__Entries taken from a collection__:
--- START ---
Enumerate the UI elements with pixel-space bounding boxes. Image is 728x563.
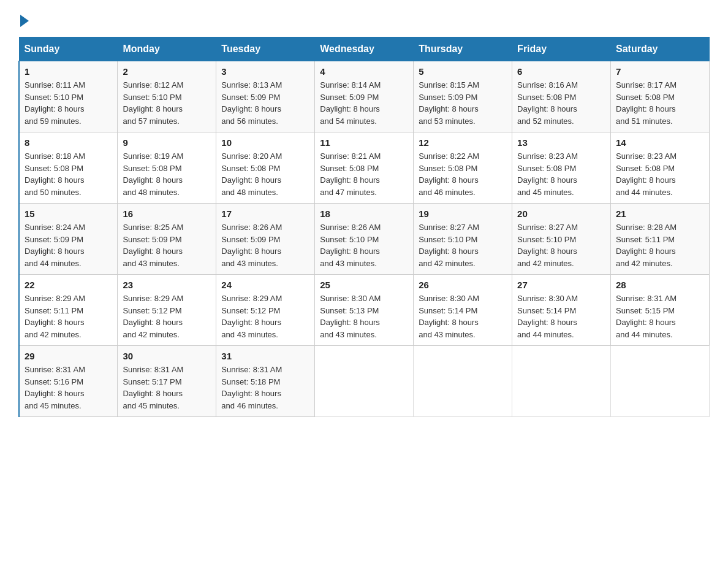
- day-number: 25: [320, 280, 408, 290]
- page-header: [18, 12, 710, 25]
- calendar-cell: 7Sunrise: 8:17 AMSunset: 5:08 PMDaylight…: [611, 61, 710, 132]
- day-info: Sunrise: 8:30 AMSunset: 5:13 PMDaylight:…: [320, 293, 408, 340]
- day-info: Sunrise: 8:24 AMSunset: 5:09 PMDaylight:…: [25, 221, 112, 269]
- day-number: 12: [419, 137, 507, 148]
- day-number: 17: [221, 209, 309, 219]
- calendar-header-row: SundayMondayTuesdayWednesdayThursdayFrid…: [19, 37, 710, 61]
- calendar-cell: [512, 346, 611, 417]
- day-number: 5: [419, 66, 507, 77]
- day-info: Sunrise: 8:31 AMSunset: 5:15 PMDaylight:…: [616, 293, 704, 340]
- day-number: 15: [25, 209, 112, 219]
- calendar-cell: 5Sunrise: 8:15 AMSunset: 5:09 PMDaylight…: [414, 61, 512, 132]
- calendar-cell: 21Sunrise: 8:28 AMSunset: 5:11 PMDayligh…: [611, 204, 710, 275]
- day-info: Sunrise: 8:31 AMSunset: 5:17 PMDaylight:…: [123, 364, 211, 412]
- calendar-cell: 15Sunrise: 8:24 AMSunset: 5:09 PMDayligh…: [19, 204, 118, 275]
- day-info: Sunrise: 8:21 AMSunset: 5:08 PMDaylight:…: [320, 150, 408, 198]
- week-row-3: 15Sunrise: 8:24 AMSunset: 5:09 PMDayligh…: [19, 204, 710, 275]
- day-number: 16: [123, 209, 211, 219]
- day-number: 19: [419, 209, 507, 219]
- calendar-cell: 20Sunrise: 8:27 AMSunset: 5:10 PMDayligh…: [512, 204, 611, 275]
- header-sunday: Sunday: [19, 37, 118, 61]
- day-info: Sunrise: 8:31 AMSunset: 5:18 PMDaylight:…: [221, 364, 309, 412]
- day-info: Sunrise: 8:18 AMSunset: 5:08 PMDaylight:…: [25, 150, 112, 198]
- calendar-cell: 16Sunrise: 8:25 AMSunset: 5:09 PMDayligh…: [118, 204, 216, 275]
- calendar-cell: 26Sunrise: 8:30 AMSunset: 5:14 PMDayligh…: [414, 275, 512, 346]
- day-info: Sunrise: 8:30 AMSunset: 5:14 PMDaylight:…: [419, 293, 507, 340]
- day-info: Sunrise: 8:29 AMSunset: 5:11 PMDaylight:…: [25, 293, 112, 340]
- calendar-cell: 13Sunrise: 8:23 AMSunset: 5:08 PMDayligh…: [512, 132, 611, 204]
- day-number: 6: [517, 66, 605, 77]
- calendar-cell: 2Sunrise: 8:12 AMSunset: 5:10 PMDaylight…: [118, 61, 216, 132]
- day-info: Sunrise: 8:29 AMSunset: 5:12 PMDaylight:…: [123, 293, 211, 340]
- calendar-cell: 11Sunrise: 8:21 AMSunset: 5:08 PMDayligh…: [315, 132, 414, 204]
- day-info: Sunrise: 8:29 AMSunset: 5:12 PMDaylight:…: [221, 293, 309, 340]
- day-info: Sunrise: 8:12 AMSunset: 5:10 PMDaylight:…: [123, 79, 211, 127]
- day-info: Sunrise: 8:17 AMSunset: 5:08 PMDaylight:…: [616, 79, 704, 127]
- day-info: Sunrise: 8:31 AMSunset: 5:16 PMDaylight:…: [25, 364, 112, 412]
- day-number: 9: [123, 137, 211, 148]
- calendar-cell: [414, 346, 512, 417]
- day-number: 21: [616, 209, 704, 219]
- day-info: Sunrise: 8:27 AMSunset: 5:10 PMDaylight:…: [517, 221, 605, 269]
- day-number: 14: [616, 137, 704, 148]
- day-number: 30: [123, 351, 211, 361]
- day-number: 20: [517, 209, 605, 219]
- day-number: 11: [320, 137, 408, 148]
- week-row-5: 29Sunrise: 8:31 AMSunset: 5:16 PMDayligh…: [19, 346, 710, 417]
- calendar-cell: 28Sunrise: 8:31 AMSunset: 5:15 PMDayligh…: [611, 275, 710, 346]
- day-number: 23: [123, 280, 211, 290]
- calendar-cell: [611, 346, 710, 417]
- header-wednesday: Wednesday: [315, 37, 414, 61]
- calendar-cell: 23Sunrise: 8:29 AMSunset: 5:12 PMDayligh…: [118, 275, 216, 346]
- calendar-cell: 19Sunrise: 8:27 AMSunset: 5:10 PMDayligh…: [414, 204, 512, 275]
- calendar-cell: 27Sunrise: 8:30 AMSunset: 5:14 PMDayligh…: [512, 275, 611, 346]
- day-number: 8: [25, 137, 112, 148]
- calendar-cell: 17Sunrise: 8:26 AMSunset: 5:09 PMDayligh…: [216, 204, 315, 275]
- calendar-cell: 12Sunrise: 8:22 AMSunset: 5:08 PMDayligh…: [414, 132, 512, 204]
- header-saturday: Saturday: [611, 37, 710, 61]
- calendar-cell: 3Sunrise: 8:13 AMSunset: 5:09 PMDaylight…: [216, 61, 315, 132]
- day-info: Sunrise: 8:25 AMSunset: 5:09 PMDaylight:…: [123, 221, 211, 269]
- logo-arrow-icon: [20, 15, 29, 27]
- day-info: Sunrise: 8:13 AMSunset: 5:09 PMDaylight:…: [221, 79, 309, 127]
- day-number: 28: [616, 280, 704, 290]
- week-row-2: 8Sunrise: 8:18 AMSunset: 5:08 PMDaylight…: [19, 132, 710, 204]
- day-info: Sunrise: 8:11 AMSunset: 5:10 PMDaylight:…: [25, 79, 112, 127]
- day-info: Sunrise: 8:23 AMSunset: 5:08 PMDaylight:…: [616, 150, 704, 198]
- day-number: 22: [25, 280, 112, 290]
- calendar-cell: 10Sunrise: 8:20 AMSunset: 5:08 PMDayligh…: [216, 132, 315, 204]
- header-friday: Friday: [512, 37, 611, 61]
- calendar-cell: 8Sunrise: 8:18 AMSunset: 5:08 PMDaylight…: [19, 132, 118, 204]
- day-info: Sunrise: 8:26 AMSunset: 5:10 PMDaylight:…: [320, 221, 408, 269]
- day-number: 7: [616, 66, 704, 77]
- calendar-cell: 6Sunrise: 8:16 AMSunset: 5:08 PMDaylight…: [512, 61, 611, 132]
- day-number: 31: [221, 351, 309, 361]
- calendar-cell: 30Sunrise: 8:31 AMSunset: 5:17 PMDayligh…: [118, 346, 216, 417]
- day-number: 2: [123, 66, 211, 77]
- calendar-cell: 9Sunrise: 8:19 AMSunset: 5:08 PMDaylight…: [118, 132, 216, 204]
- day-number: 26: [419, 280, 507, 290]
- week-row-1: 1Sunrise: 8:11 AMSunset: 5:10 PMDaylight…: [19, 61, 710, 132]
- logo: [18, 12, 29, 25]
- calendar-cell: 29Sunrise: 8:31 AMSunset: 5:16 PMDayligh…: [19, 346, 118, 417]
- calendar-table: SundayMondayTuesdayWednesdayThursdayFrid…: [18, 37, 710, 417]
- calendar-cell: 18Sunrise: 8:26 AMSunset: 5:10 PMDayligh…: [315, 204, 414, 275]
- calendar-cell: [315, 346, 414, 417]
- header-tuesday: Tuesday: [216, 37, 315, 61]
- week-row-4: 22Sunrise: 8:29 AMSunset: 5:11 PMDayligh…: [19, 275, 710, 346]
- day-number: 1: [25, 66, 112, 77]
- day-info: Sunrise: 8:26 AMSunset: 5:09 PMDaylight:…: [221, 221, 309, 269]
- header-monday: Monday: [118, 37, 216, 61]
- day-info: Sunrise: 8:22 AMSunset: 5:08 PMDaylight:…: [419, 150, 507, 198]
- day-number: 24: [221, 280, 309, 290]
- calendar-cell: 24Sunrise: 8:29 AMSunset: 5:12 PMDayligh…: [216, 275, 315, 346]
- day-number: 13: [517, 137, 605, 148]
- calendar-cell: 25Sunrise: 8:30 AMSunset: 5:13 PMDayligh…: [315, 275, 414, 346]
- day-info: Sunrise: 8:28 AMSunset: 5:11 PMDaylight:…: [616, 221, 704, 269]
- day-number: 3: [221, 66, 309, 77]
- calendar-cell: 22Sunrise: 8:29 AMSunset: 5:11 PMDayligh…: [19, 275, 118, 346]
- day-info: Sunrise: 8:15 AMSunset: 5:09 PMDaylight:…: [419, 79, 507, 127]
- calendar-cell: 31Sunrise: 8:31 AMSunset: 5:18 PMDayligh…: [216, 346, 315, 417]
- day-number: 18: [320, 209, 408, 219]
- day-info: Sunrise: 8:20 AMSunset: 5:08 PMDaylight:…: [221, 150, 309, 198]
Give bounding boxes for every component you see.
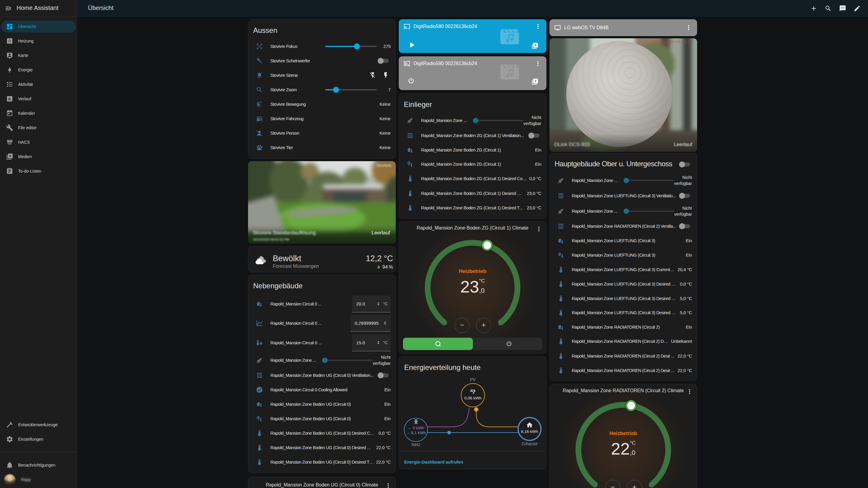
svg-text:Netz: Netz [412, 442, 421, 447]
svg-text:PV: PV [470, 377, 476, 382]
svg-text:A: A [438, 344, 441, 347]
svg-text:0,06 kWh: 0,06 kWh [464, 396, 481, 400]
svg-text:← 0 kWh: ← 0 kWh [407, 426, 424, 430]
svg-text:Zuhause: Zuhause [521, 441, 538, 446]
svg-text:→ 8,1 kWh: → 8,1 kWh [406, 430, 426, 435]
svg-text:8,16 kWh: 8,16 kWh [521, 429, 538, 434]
--- END ---
Report how many lines in these entries contain "boxes". Answer with the number only.

2